- **Work instructions**
Whenever a line in the entries below contains the string "input", copy that line.

== Segment start ==

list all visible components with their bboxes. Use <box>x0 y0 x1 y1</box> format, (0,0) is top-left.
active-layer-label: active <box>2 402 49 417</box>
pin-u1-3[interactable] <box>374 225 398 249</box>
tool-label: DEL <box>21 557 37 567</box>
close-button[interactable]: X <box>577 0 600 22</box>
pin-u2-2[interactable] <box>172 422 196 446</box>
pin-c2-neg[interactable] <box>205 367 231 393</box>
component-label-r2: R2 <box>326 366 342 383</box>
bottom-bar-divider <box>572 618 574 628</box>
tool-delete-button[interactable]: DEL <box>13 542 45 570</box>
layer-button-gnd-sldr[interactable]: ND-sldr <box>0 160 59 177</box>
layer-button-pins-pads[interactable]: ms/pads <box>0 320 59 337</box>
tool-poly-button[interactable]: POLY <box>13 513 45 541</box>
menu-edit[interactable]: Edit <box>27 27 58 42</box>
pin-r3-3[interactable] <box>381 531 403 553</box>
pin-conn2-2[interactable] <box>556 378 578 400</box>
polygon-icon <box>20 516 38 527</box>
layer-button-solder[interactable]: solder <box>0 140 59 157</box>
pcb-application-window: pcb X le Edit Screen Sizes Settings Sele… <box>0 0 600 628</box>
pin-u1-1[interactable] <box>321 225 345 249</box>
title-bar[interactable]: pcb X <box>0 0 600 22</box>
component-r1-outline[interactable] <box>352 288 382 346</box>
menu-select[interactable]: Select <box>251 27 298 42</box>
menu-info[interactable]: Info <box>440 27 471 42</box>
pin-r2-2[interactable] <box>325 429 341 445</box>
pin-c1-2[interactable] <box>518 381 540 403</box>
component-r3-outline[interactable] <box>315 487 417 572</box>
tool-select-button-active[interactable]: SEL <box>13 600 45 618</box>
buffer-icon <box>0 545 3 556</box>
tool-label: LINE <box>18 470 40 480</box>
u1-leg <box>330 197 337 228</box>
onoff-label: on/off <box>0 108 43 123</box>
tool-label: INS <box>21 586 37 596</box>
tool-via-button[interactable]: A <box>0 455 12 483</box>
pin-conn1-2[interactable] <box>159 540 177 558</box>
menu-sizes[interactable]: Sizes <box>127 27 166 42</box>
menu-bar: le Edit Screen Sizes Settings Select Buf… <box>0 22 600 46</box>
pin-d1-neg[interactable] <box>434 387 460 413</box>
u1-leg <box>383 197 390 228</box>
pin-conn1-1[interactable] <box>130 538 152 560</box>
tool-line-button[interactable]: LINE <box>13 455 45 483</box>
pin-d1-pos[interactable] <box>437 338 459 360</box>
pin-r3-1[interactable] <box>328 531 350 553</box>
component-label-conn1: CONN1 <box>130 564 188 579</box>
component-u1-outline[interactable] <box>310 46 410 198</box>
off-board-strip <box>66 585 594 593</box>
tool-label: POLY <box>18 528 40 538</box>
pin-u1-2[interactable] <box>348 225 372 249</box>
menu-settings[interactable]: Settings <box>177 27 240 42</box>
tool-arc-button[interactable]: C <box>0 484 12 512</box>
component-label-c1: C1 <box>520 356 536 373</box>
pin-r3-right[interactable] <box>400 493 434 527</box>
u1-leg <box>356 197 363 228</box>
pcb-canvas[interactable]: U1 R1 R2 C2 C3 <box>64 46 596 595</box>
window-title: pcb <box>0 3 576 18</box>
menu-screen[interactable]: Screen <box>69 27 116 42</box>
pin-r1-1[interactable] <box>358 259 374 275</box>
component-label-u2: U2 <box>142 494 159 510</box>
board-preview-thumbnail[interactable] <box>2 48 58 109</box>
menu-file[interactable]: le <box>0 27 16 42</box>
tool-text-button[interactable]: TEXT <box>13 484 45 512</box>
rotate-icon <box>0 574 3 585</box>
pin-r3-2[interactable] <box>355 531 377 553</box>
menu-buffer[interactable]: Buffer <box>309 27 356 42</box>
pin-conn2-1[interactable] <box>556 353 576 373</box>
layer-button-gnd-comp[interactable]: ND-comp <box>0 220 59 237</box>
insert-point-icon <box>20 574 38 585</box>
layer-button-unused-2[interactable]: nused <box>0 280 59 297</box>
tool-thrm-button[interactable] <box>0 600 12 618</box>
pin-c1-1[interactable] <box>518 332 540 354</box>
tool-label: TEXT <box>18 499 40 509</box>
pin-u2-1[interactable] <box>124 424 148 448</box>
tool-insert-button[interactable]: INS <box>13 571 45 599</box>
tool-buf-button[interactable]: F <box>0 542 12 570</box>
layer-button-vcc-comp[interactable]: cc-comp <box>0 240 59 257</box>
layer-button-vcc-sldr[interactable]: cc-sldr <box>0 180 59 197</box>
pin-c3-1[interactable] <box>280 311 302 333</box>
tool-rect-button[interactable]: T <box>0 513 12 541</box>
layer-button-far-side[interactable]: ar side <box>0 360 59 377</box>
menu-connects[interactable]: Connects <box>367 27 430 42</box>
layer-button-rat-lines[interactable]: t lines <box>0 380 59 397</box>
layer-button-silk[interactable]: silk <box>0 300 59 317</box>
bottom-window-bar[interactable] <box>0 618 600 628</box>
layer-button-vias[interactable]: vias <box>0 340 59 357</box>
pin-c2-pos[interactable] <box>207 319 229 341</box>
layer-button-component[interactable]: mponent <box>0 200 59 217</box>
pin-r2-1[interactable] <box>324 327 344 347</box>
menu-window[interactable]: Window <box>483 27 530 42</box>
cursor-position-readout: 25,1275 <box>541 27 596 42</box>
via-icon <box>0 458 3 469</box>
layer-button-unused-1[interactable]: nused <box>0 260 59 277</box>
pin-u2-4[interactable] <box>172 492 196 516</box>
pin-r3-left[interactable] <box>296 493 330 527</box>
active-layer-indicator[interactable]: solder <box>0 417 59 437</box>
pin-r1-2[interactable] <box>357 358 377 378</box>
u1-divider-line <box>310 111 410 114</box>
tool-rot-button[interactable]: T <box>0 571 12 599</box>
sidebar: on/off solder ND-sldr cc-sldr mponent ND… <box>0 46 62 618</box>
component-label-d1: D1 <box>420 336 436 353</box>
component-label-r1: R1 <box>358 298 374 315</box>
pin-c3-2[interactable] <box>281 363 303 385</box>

== Segment end ==
== Segment start ==

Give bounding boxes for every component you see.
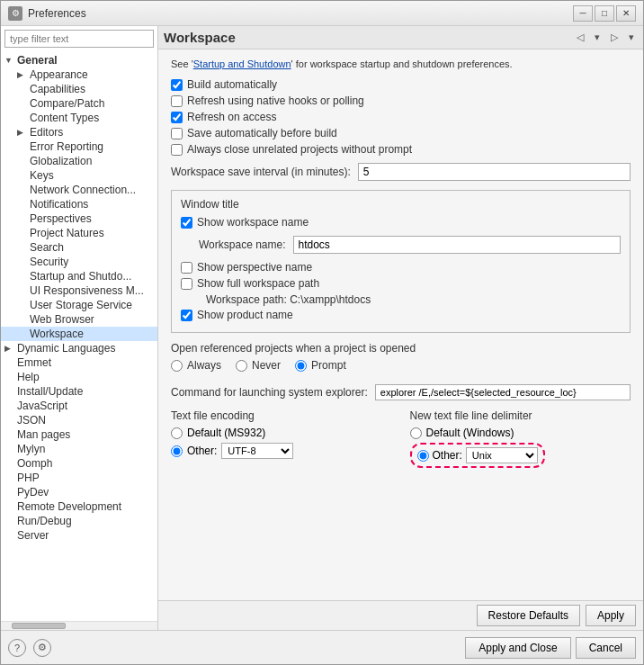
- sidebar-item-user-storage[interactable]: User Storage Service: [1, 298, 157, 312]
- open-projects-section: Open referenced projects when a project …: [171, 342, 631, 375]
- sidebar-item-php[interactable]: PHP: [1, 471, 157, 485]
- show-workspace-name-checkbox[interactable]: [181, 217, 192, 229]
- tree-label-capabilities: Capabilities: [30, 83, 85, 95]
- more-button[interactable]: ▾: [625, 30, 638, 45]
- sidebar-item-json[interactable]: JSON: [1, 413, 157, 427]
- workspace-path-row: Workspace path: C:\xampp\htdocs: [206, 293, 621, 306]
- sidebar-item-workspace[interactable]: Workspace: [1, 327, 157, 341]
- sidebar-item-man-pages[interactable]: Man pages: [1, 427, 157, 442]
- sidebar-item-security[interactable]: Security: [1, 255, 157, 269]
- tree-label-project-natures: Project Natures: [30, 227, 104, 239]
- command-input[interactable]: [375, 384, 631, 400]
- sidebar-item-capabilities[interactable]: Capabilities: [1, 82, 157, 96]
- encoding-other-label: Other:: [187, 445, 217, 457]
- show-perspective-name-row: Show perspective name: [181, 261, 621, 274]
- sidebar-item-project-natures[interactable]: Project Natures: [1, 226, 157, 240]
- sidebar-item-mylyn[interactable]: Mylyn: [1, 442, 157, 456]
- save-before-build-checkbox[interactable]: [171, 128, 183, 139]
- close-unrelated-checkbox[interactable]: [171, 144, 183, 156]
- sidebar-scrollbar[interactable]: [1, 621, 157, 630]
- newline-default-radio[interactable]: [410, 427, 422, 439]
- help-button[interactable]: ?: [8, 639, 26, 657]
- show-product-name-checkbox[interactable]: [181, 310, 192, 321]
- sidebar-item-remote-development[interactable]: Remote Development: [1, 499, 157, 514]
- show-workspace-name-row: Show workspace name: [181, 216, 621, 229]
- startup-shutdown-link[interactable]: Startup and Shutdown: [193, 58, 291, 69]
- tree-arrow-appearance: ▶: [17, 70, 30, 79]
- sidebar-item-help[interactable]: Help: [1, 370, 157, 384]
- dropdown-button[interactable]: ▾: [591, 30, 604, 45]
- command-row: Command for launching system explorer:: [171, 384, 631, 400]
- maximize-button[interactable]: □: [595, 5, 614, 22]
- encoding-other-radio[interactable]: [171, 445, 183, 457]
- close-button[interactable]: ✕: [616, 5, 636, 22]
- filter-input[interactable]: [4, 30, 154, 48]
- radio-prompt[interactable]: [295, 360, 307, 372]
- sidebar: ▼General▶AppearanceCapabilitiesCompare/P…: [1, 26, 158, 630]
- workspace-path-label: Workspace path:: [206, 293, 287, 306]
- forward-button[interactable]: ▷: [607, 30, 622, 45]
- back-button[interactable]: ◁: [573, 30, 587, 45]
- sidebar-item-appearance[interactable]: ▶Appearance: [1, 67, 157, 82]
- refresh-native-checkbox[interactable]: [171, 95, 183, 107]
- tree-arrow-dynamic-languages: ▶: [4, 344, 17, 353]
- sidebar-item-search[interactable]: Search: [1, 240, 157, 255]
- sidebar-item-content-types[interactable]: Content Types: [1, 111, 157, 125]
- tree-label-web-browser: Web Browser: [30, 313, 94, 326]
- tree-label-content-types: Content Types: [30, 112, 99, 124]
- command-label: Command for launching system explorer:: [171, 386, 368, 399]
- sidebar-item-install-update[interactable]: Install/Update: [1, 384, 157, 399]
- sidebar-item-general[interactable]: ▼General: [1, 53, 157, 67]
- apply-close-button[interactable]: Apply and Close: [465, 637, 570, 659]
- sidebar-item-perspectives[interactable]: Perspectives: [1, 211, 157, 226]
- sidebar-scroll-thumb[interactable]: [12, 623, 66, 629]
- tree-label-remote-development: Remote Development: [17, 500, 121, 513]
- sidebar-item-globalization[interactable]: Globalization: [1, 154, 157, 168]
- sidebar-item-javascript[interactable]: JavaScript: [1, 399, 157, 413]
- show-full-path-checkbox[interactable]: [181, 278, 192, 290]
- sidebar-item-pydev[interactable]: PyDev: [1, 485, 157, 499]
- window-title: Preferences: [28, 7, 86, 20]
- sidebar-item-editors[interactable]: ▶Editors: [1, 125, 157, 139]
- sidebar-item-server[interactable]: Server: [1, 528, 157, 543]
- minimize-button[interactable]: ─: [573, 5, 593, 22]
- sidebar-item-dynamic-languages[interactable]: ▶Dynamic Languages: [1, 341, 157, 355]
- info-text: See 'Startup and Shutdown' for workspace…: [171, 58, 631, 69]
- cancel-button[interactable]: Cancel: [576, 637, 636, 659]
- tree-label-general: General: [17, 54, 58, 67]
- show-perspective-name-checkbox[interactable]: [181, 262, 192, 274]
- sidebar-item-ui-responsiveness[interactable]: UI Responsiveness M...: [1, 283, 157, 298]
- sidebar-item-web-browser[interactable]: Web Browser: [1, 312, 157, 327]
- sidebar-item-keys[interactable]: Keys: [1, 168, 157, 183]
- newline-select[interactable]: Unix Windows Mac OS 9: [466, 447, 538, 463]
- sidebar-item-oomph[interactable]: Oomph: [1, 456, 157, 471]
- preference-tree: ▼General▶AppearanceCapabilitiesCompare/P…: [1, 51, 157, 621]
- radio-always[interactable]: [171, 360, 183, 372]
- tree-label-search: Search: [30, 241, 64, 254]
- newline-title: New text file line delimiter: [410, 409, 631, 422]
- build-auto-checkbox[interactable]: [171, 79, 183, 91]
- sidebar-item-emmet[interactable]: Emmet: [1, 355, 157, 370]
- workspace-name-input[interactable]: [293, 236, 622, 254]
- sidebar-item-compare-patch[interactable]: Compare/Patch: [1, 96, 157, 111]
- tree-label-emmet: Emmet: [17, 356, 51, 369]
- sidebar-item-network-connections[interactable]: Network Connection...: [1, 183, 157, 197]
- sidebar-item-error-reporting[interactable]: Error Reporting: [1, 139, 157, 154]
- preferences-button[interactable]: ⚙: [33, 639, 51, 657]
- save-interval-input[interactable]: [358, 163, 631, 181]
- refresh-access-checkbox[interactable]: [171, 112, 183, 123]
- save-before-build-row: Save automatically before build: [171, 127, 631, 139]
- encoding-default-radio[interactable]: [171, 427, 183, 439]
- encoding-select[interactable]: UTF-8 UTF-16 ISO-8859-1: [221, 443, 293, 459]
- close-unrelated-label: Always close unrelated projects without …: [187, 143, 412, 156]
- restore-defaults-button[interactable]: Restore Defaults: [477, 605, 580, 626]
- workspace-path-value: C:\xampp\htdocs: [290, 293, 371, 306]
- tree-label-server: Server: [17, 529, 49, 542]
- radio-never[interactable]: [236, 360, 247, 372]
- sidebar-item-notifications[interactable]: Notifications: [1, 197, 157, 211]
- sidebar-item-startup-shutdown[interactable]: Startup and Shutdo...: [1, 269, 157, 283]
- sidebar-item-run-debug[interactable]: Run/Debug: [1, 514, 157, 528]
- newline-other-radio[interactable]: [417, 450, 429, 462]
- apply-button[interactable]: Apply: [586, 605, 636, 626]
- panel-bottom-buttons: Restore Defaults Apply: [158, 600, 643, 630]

== Segment end ==

- **Solution for this task**
- command-input[interactable]: [375, 384, 631, 400]
- filter-input[interactable]: [4, 30, 154, 48]
- workspace-name-input[interactable]: [293, 236, 622, 254]
- save-interval-input[interactable]: [358, 163, 631, 181]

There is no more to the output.